Earth System Modeling
The Earth System Modeling group of the Climate Change Science Institute at Oak Ridge National Laboratory strives to simulate the climate system in a way that faithfully depicts the observed world. The group tackles challenges from quantifying uncertainties and increasing model resolution to integrating models of ocean, atmosphere, land, and sea ice.
Earth system models can serve as predictive tools, but they have shortcomings. It remains difficult to capture key phenomena and statistics and achieve accurate projections on subcontinental scales. If the modeling framework does a good job of mirroring the past and present at higher resolutions, researchers will gain confidence in its ability to make reliable projections about the future.

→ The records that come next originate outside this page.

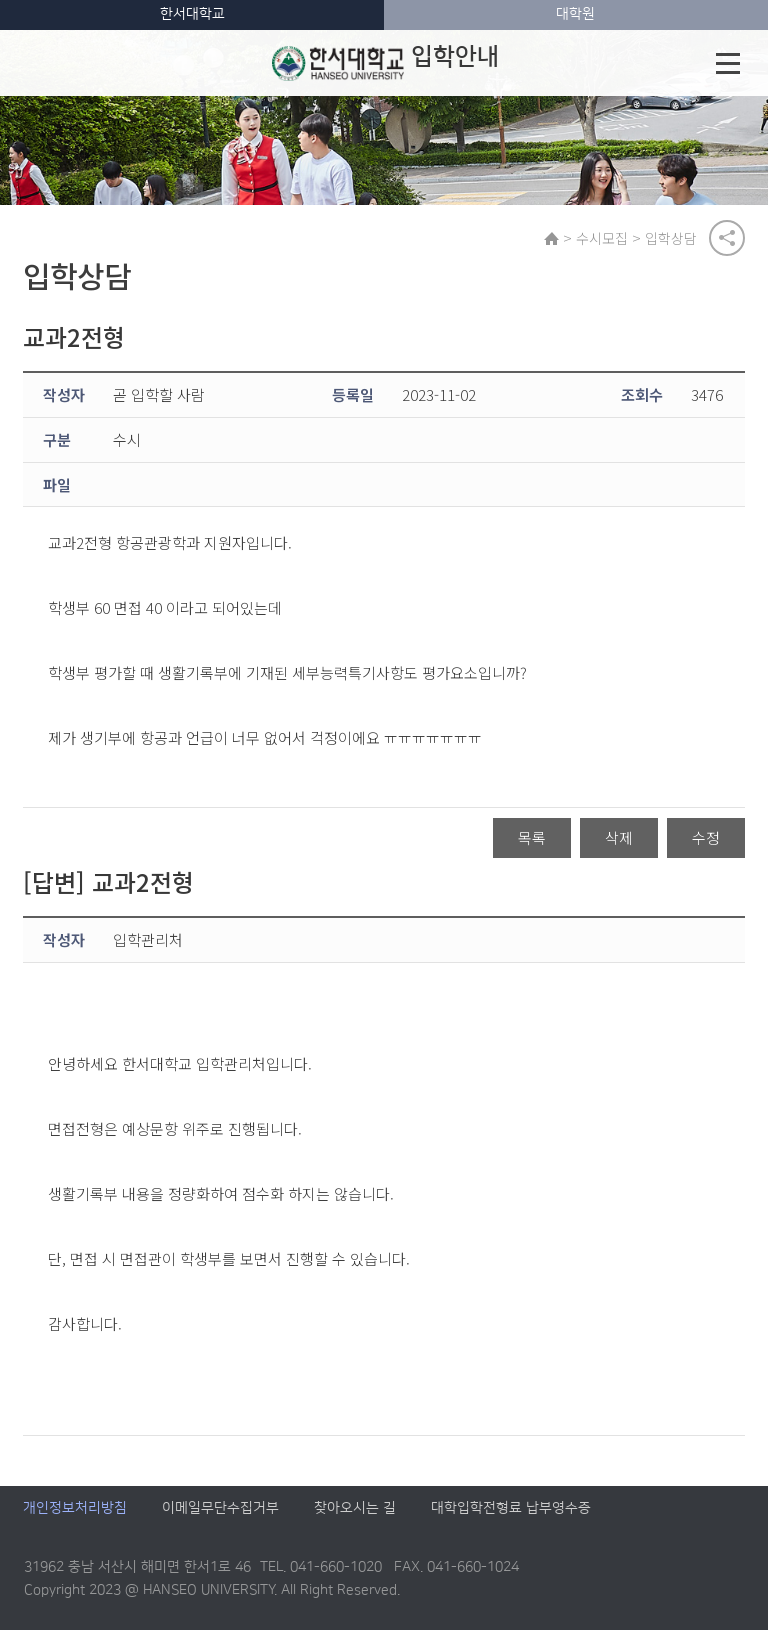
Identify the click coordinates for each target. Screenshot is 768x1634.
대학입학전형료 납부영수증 (511, 1512)
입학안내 (385, 63)
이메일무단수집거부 (220, 1512)
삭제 (619, 841)
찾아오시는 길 (355, 1512)
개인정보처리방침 (75, 1512)
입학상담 (674, 239)
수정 (706, 841)
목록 (532, 841)
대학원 (575, 14)
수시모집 (605, 239)
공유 (727, 239)
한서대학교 (192, 14)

The ESM group focuses on determining the benefit of exploiting very-high-resolution global models to support the investigation of regional climate phenomena, especially those related to the hydrological cycle. In the development and deployment of an ultra-high-resolution model it will be important to test if high-resolution models a) are necessary to simulate nonlinear phenomena and interactions on the small scale that have feedbacks on large-scale climate behavior and b) accurately simulate local- to regional-scale phenomena.
CCSI researchers explore modeling and simulation spaces as comprehensively as possible using ORNL’s unique computing resources, including Titan, one of the world’s fastest supercomputers. They collaborate with the larger Earth system modeling community to assemble and experiment with a full, coupled climate system model that includes high-resolution ocean, atmosphere, land, and sea ice components. The models capture ocean motions down to about 50 kilometers and atmospheric motion scales down to about 120 kilometers—approximately eight times more detail than available with standard modeling frameworks. Moreover, CCSI experts are embedding regional models into global models to look at phenomena on scales smaller than 10 kilometers.
High resolution models will enable researchers to better capture the seasonal cycle of temperature and precipitation distributions, longer-term modes of climate variability such as the El Niño–Southern Oscillation climate pattern, and extremes such as hurricanes, intense storms, heat waves, and droughts.